If you have never heard of this drink and why it is so famous, here is all what you need to know. Thandai is a traditional Indian drink that is most popular in the northern region on India. It is most commonly served during the spring festival of Holi. It is a highly refreshing milk-based drink made with dried fruits, seeds, whole spices and rose petals. Packed with heaps of flavour, this rich drink has a cooling effect on the body, hence its name 'Thandai', which loosely translates to cool in Hindi.
It is made by blending together soaked nuts and spices, and then stirred in a glass of cold milk.
Thandai mousse
Thandai mousse is a contemporary take on your regular Thandai. This fusion dessert is eggless, gluten-free and extremely easy to make. The richness and the sweet, spiciness of the Thandai paste works really well as a mousse. All you need is some whipped cream for the airy texture, Thandai paste for the flavour, and agar powder to set it, giving it the signature mousse finish.

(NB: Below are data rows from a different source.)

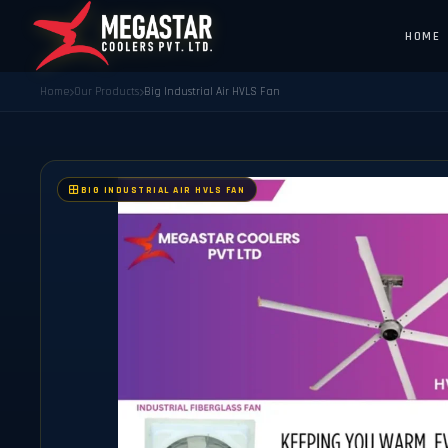
HOME
Home
Our Products
Big Industrial Air HVLS Fan
BIG INDUSTRIAL AIR HVLS FAN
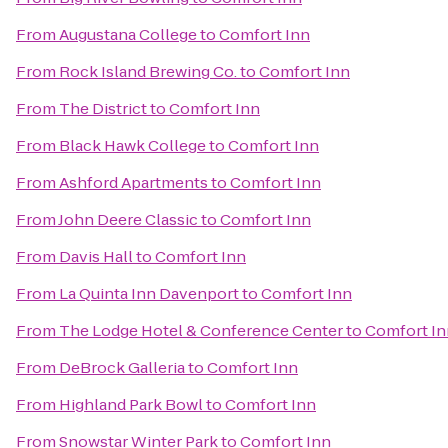
From
Augustana College
to
Comfort Inn
From
Rock Island Brewing Co.
to
Comfort Inn
From
The District
to
Comfort Inn
From
Black Hawk College
to
Comfort Inn
From
Ashford Apartments
to
Comfort Inn
From
John Deere Classic
to
Comfort Inn
From
Davis Hall
to
Comfort Inn
From
La Quinta Inn Davenport
to
Comfort Inn
From
The Lodge Hotel & Conference Center
to
Comfort In
From
DeBrock Galleria
to
Comfort Inn
From
Highland Park Bowl
to
Comfort Inn
From
Snowstar Winter Park
to
Comfort Inn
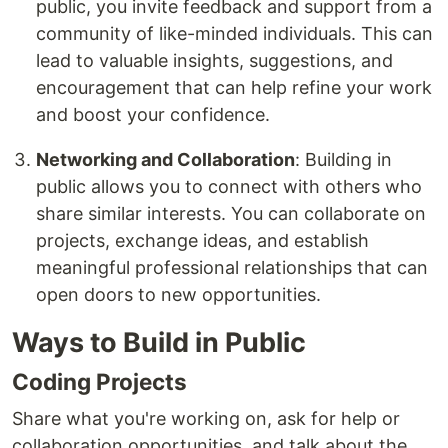
public, you invite feedback and support from a
community of like-minded individuals. This can
lead to valuable insights, suggestions, and
encouragement that can help refine your work
and boost your confidence.
Networking and Collaboration
: Building in
public allows you to connect with others who
share similar interests. You can collaborate on
projects, exchange ideas, and establish
meaningful professional relationships that can
open doors to new opportunities.
Ways to Build in Public
Coding Projects
Share what you're working on, ask for help or
collaboration opportunities, and talk about the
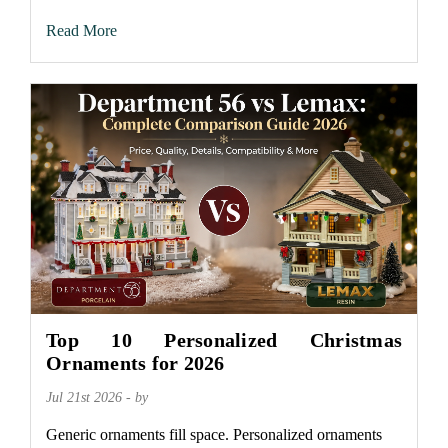
Read More
Top 10 Personalized Christmas
Ornaments for 2026
Jul 21st 2026 - by
Generic ornaments fill space. Personalized ornaments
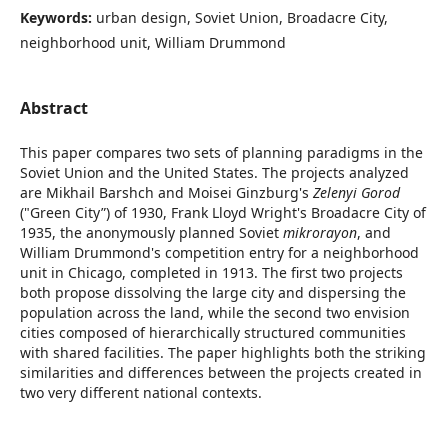
Keywords:
urban design, Soviet Union, Broadacre City,
neighborhood unit, William Drummond
Abstract
This paper compares two sets of planning paradigms in the
Soviet Union and the United States. The projects analyzed
are Mikhail Barshch and Moisei Ginzburg's
Zelenyi Gorod
("Green City”)
of 1930, Frank Lloyd Wright's Broadacre City of
1935, the anonymously planned Soviet
mikrorayon
, and
William Drummond's competition entry for a neighborhood
unit in Chicago, completed in 1913. The first two projects
both propose dissolving the large city and dispersing the
population across the land, while the second two envision
cities composed of hierarchically structured communities
with shared facilities. The paper highlights both the striking
similarities and differences between the projects created in
two very different national contexts.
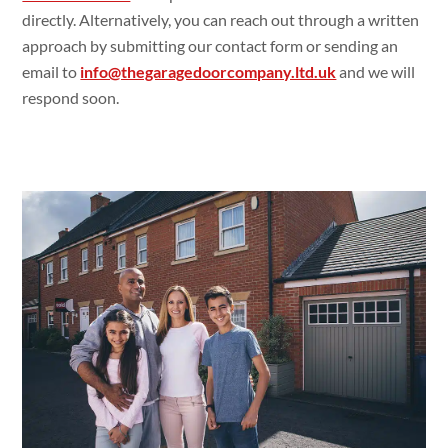
directly. Alternatively, you can reach out through a written
approach by submitting our contact form or sending an
email to
info@thegaragedoorcompany.ltd.uk
and we will
respond soon.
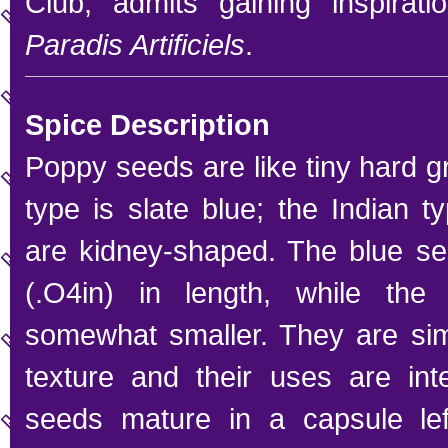
Club, admits gaining inspirat
Paradis Artificiels
.
Spice Description
Poppy seeds are like tiny hard 
type is slate blue; the Indian ty
are kidney-shaped. The blue 
(.O4in) in length, while the
somewhat smaller. They are simi
texture and their uses are int
seeds mature in a capsule left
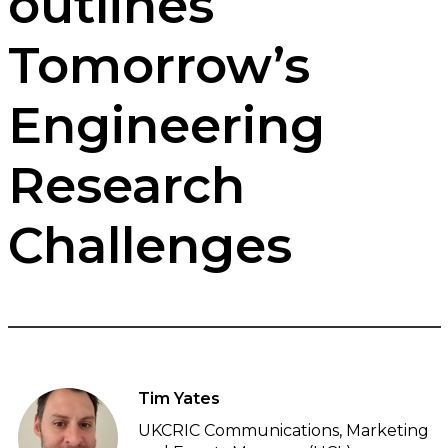
outlines
Tomorrow’s
Engineering
Research
Challenges
Tim Yates
UKCRIC Communications, Marketing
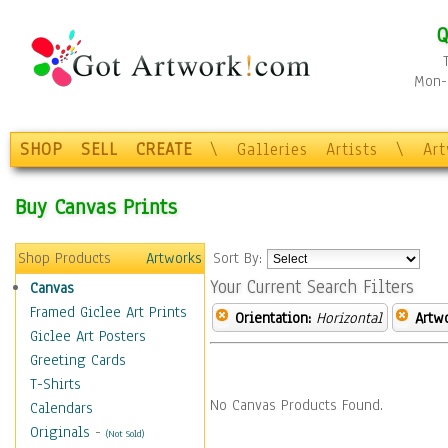
Q
Mon-F
SHOP
SELL
CREATE
\
Galleries
Artists
\
Ar
Buy Canvas Prints
Shop Products
Artworks
Sort By:
Your Current Search Filters
Canvas
Framed Giclee Art Prints
Orientation:
Horizontal
Artw
Giclee Art Posters
Greeting Cards
T-Shirts
No Canvas Products Found.
Calendars
Originals
-
(Not Sold)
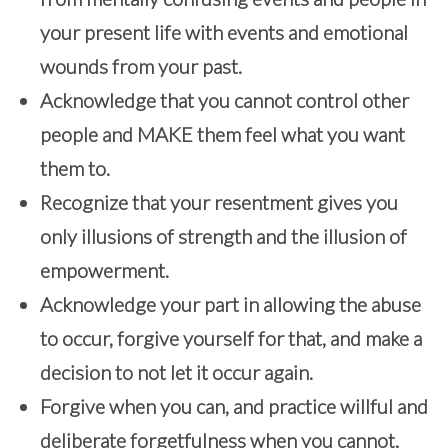
your present life with events and emotional
wounds from your past.
Acknowledge that you cannot control other
people and MAKE them feel what you want
them to.
Recognize that your resentment gives you
only illusions of strength and the illusion of
empowerment.
Acknowledge your part in allowing the abuse
to occur, forgive yourself for that, and make a
decision to not let it occur again.
Forgive when you can, and practice willful and
deliberate forgetfulness when you cannot,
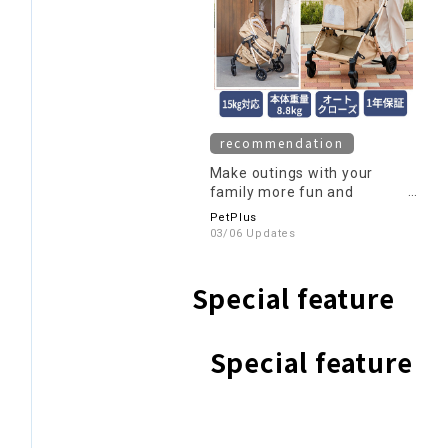
recommendation
Make outings with your
family more fun and
comfortable with a pet cart!
PetPlus
03/06 Updates
Special feature
Special feature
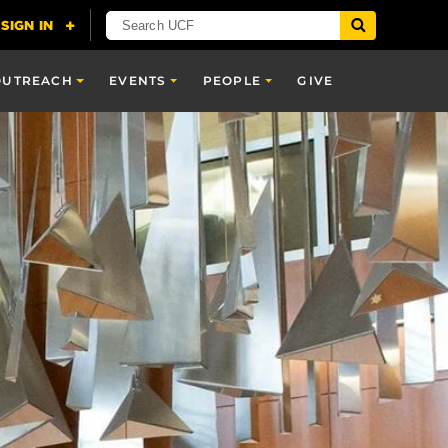
OUTREACH
EVENTS
PEOPLE
GIVE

Preparation time - 10 minutes
Cooking time - 5 minutes
Setting time - 2 hours
Servings - 15 to 18 shot glasses
Ingredients
For the Thandai paste:
10 almonds
10 cashews
10 pistachios
1 1/2 tbsp fennel seeds
1 tbsp melon seeds
1/2-inch cinnamon stick
8 to 10 peppercorns
6 to 8 cardamon
8 to 10 rose petals
4 to 5 strands of saffron
For the mousse
150 ml milk
2 tbsp sugar (or to taste)
1/2 tsp agar agar powder
180 grams whipping cream (chilled)
*Note - If you use non-dairy, pre-sweetened whipping cream, you can skip the sugar completely.
Method
1. Soak the almonds, cashews, pistachios, melon seeds, fennel seeds, cinnamon, peppercorns, cardamom, rose petals and saffron in a bowl of hot water, for at least 2 hours.
2. Blend the soaked mixture, first to a coarse paste and then to a smooth paste, in a high-powered blender (add a little more water if needed).
3. Put the milk, agar agar, sugar and Thandai paste in a pan and bring it to a boil. Simmer the mixture for about a minute or until the mixture starts to thicken. Remove it from the heat and let it come to room temperature.
4. Meanwhile, put the whipping cream in a large bowl and whip it on medium speed, till it reaches soft peaks.
5. Add the Thandai mixture to the whipped cream and gently fold it in, using the cut and fold method. Make sure not to mix it vigorously, otherwise the cream will deflate.
6. Transfer the mousse into a piping bag and pipe it in shot glasses (or serving glasses of your choice). Chill it in the fridge for about 2 hours.
7. Garnish it with some dried rose leaves or nuts and serve chilled.